Last updated: Sun 5 Apr 2015, 2:31 AM

“The unit has so far bred 35 dogs of which 15 are serving the anti-narcotic and explosives detection units. Four dogs were trained for rescue operations during natural disasters and eight for identifying corpses and searching for survivors,” said Gamal Guma Habash, Director of the Police Dogs Section at the Abu Dhabi Police.

Habash informed that four veterinarians had been appointed at the Vet Clinic to vaccinate dogs and conduct random check-ups every two weeks.

He said an international company had been hired to supply meat and biscuits for dogs. Around 80 per cent of the employees at the Police Dogs Section are UAE nationals, he informed.

Habash added that a team of five personnel from the Directorate General of Security and Ports Affairs had been formed to carry out operations for raiding and storming buildings and vehicles and defusing explosives.

“The team underwent a 75-day extensive training programme at the Montero-based French Police Academy.

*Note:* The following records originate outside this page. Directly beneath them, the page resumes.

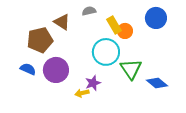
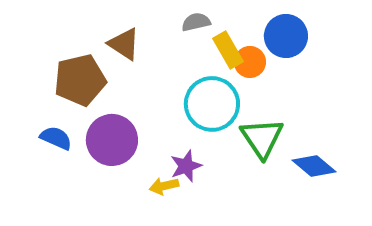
gray semicircle: (89, 11) -> (196, 22), moved
blue circle: (156, 18) -> (286, 36), moved

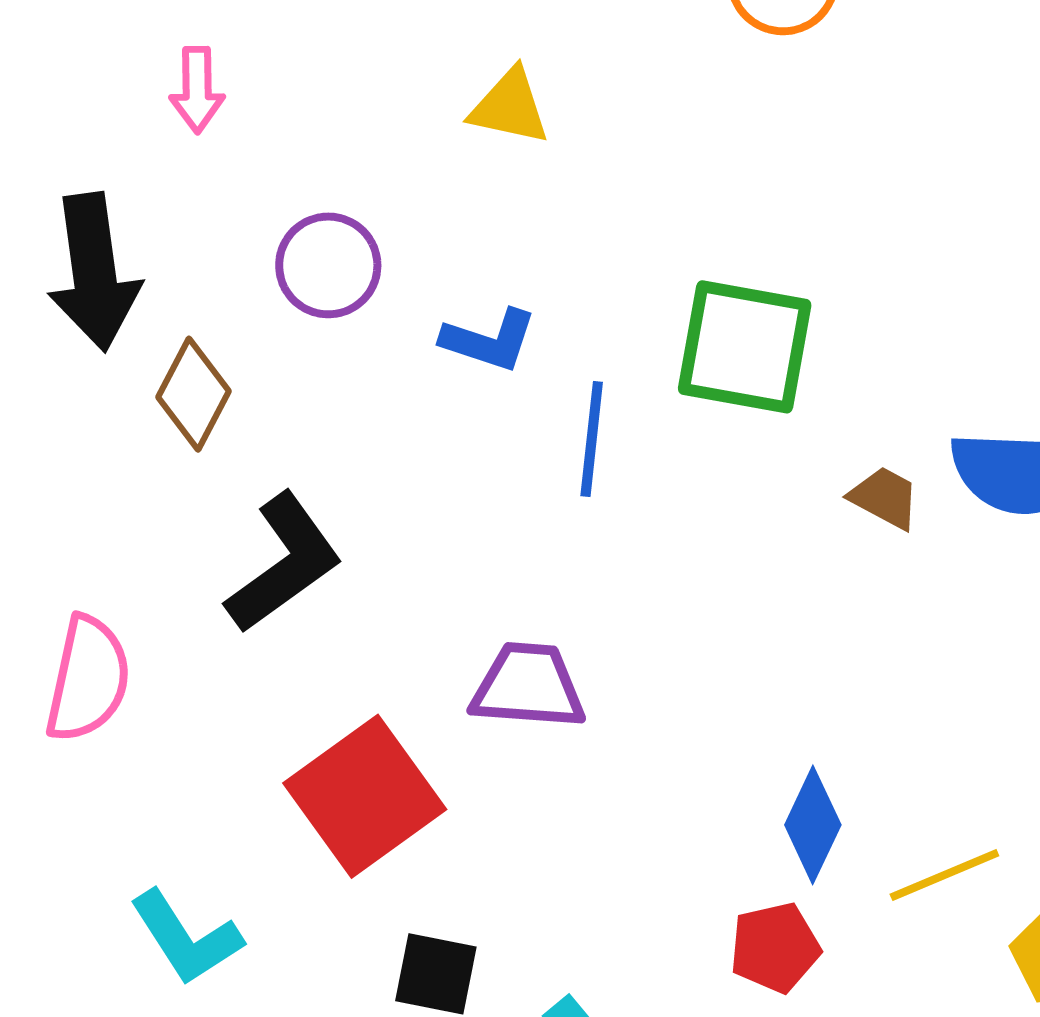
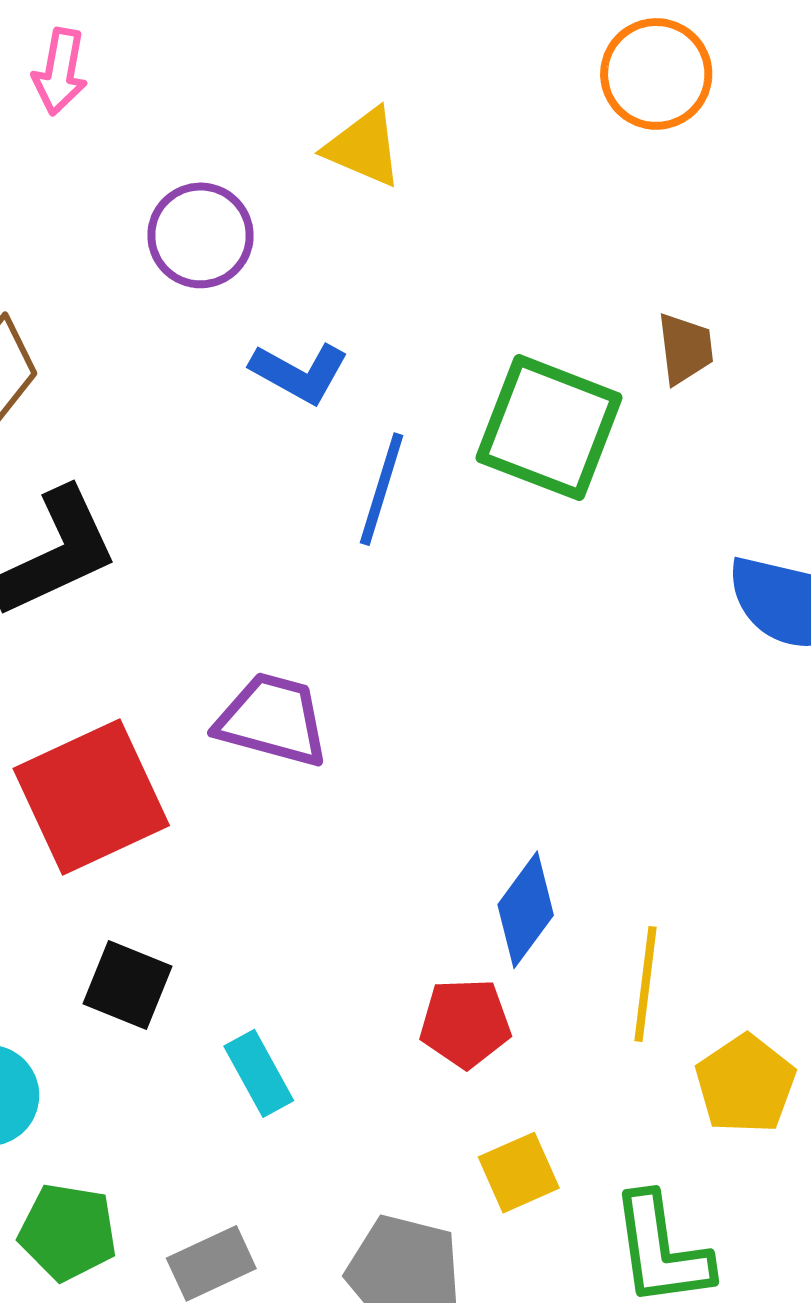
purple circle: (328, 265) -> (200, 235), moved
brown trapezoid: (885, 498) -> (685, 349), moved, turned 44
yellow line: (944, 875) -> (645, 984), turned -71

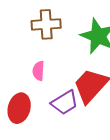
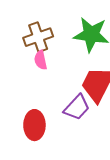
pink semicircle: (38, 71) -> (41, 60), moved

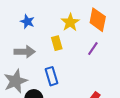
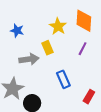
gray arrow: (25, 52) -> (29, 59), moved
blue rectangle: (52, 76) -> (63, 79), moved

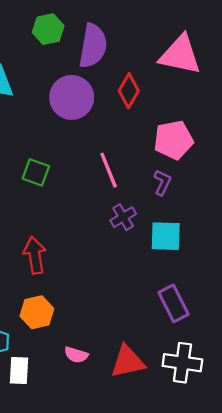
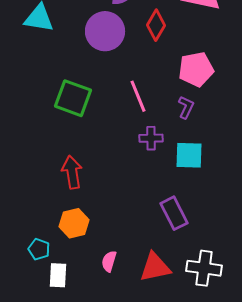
green square: (36, 172) -> (73, 98), size x1.5
purple cross: (123, 217) -> (151, 138), turned 30
purple rectangle: (174, 303) -> (174, 213), moved
pink semicircle: (76, 355) -> (109, 261), turned 90

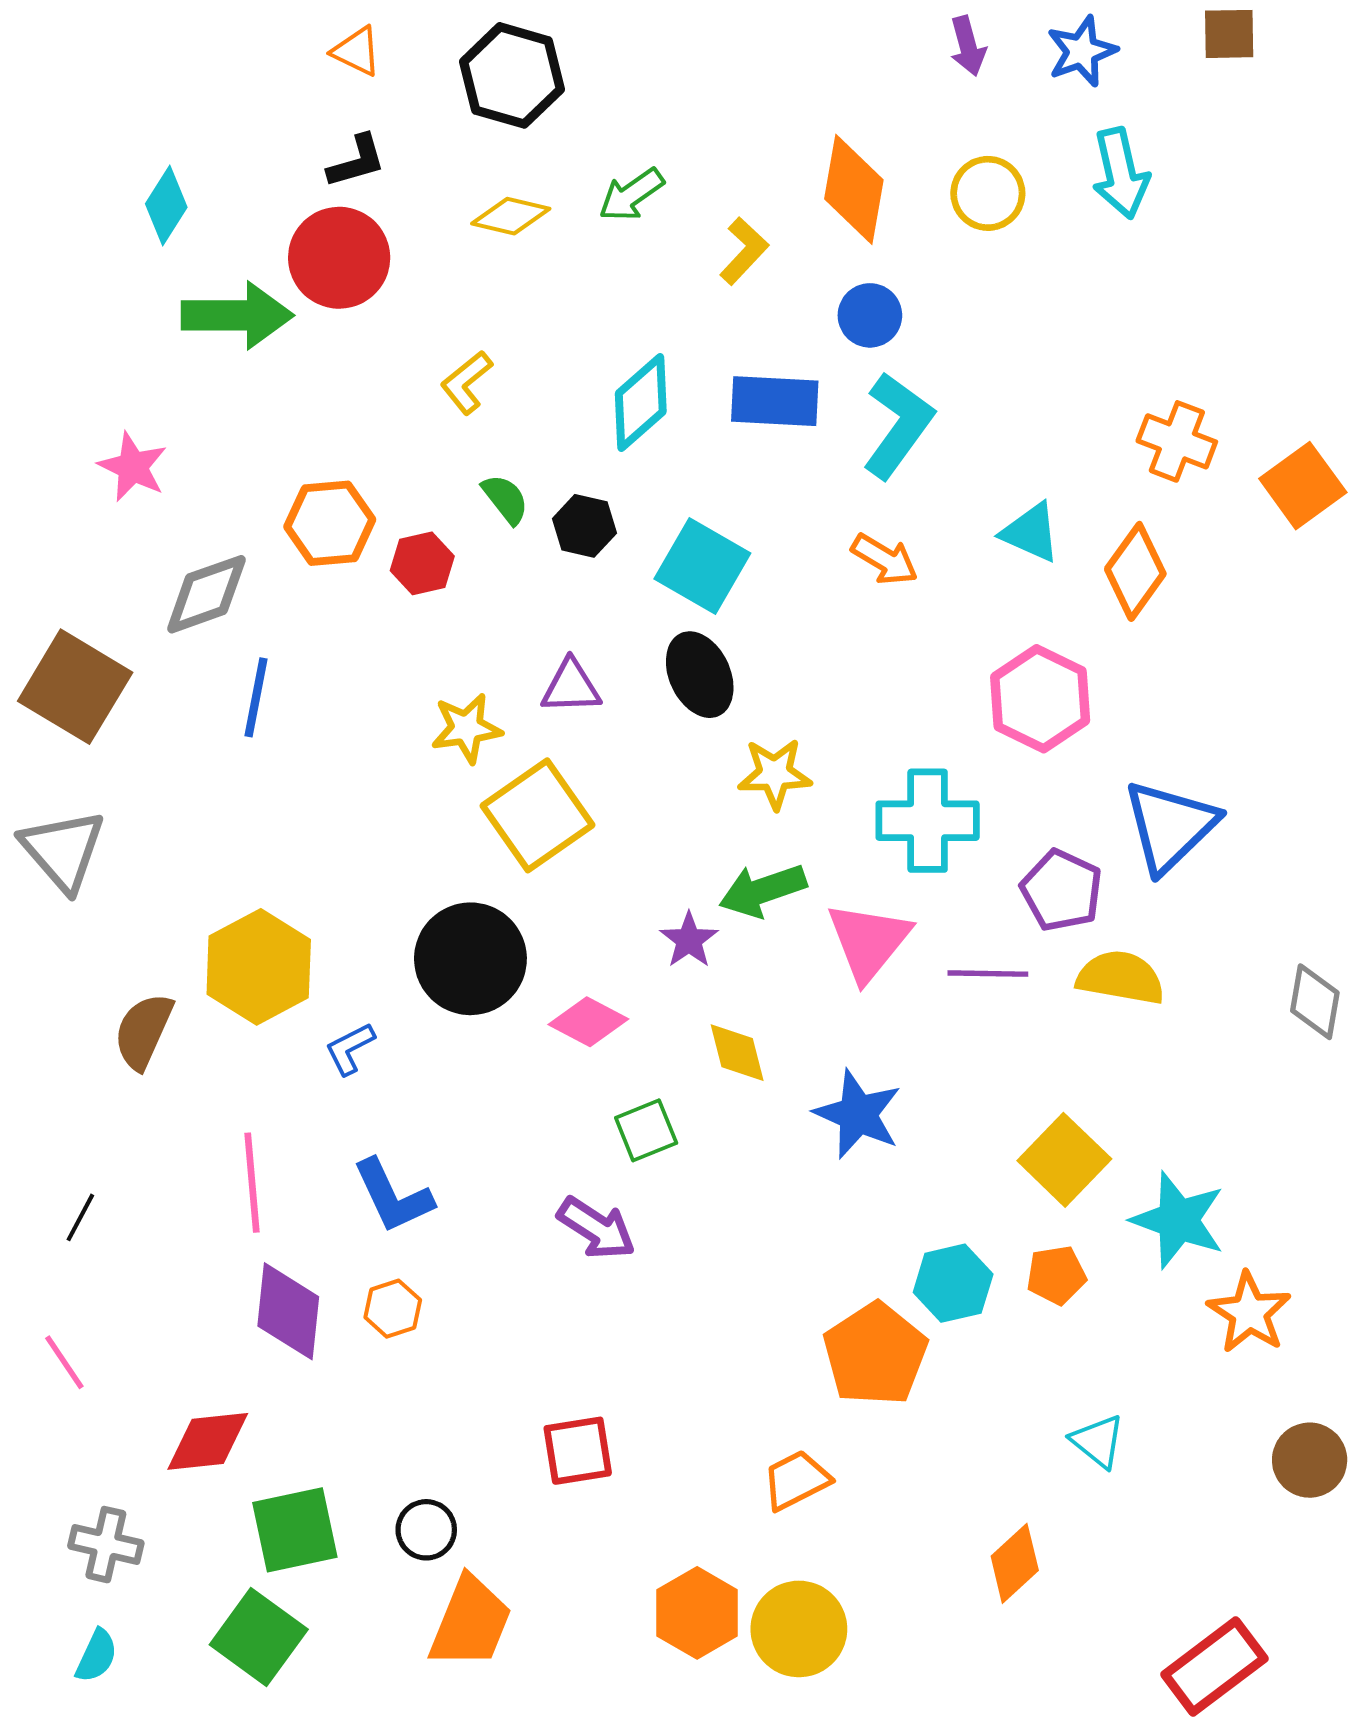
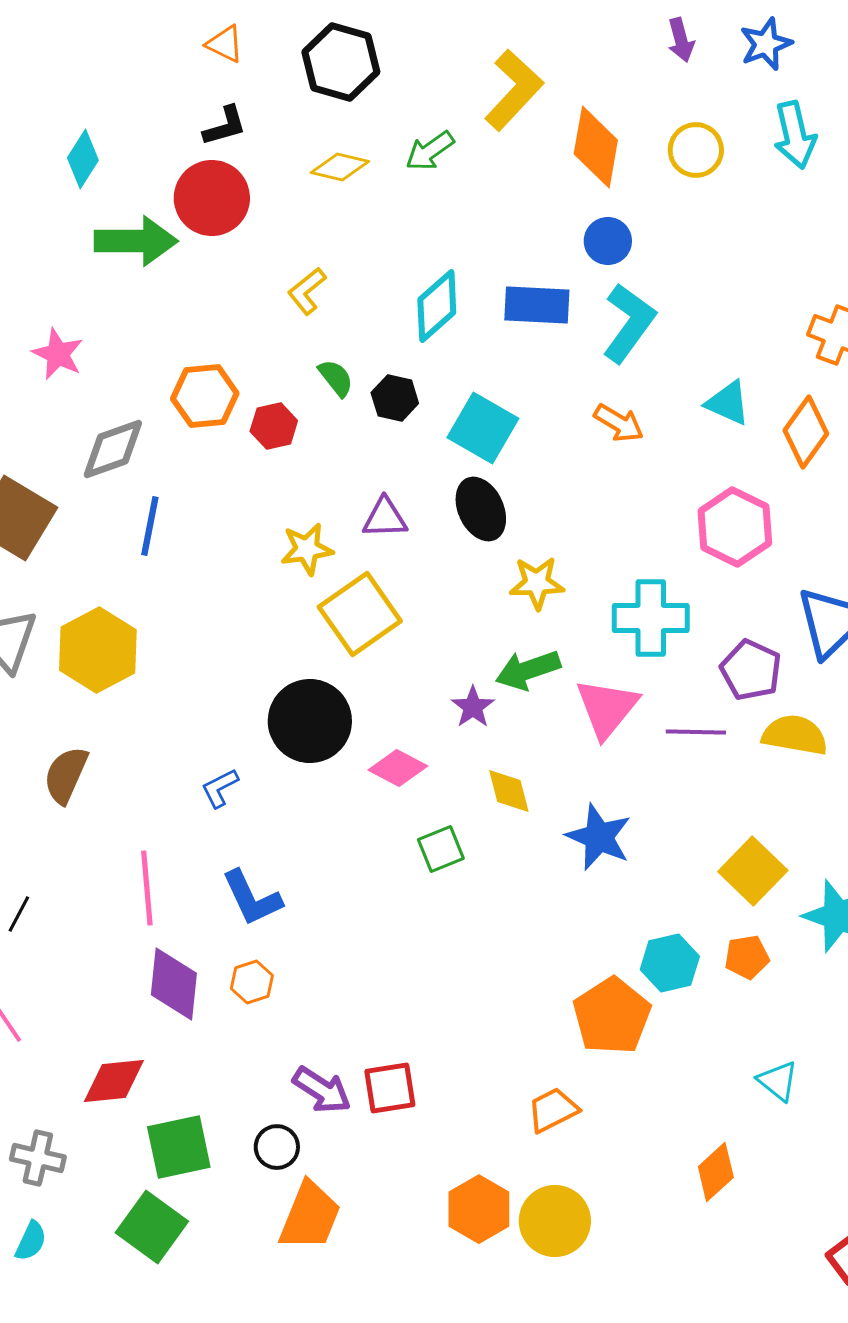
yellow L-shape: (744, 251) -> (514, 90), moved, size x1.6
yellow hexagon: (259, 967) -> (98, 650), moved
purple arrow: (596, 1228) -> (322, 1090), moved

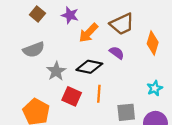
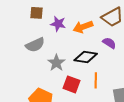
brown square: (37, 14) -> (36, 13), turned -32
purple star: (70, 15) -> (58, 24), moved
orange arrow: (88, 33) -> (83, 27), turned 30

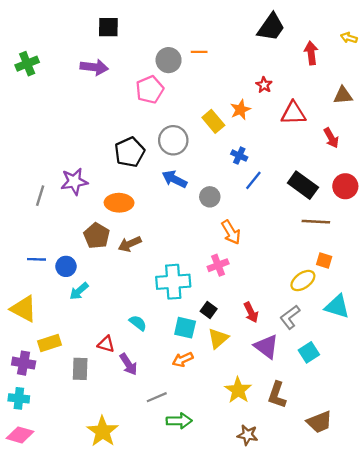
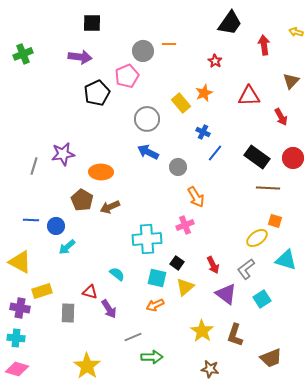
red star: (264, 85) -> (215, 61), moved
brown triangle: (343, 95) -> (291, 81), turned -42
black pentagon: (130, 152) -> (97, 93), moved

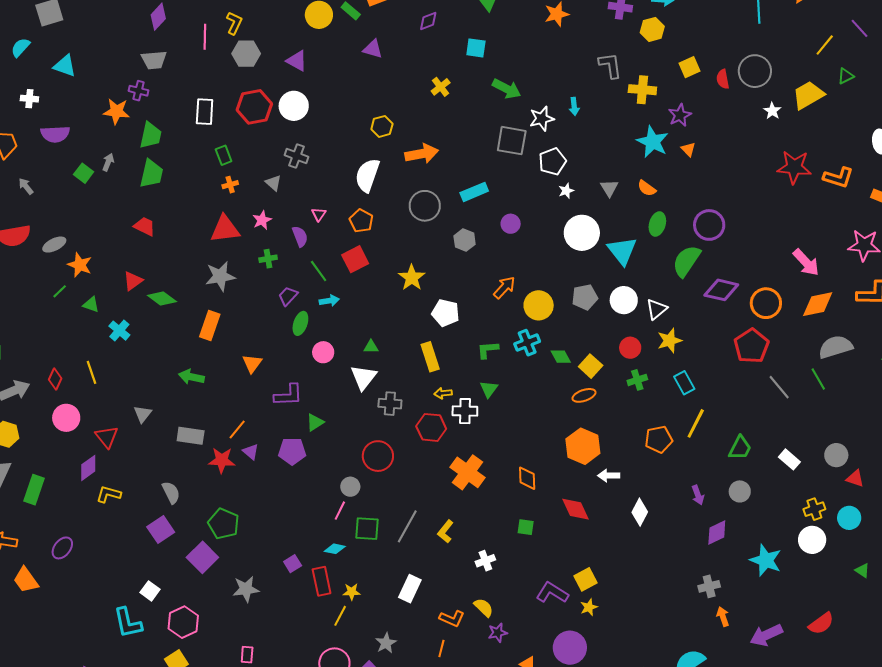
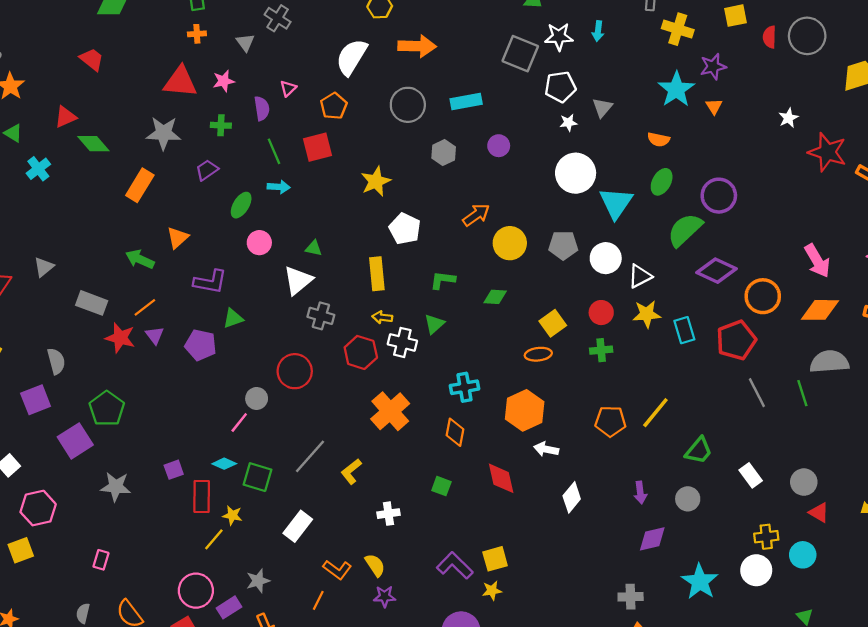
white star: (772, 111) -> (788, 118), moved
gray triangle: (609, 188) -> (602, 108), moved
orange semicircle: (647, 188) -> (658, 140), turned -36
purple trapezoid: (288, 296) -> (207, 170), moved
cyan cross: (527, 343) -> (465, 387), moved
green diamond: (561, 357) -> (495, 297), moved, turned -70
green arrow: (191, 377) -> (140, 259), moved
cyan rectangle: (684, 383) -> (684, 330), moved
green square: (367, 529) -> (257, 477), moved

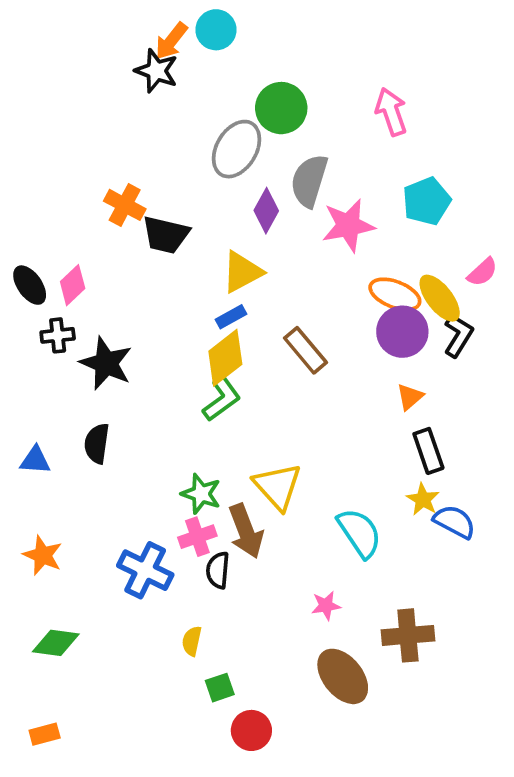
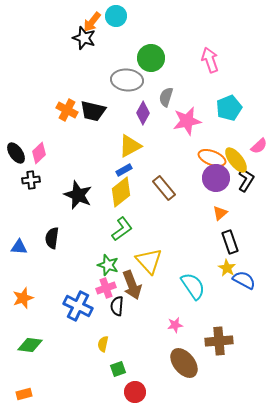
gray ellipse: (237, 149) -> (127, 80), turned 64
gray semicircle: (309, 181) -> (166, 97), size x0.7
black trapezoid: (166, 235) -> (93, 111), moved
black star: (106, 363) -> (78, 195), moved
green L-shape: (222, 399) -> (122, 229), moved
orange star: (43, 555) -> (23, 298), turned 30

Three of the UAE trainees secured the first three ranks in the programme,” he said.

“Under the training plan of the Section, personnel will be sent to Belarus, Hungary, South Africa, Germany and the Netherlands to get high quality training. Local training programmes will also be organised,” he said.

According to Habash, 250 dogs were serving various police departments currently.

Elaborating on the training of dogs, he said the process takes four to six months depending on the kind of dogs. A dog serving the fire squad needs two years of training to stay in service for seven to 10 years.

Habash said a dog named Arsi is one of the longest serving canines in the police and has a proven record in drug cases. Olympia, another dog, is a specialist in identifying criminals while Dengo is used for defusing explosives.

Police dog trainers are assessed every four months in terms of control of the dog, observations of their signals and physical fitness.

The physical fitness of dogs is checked every month, Habash revealed.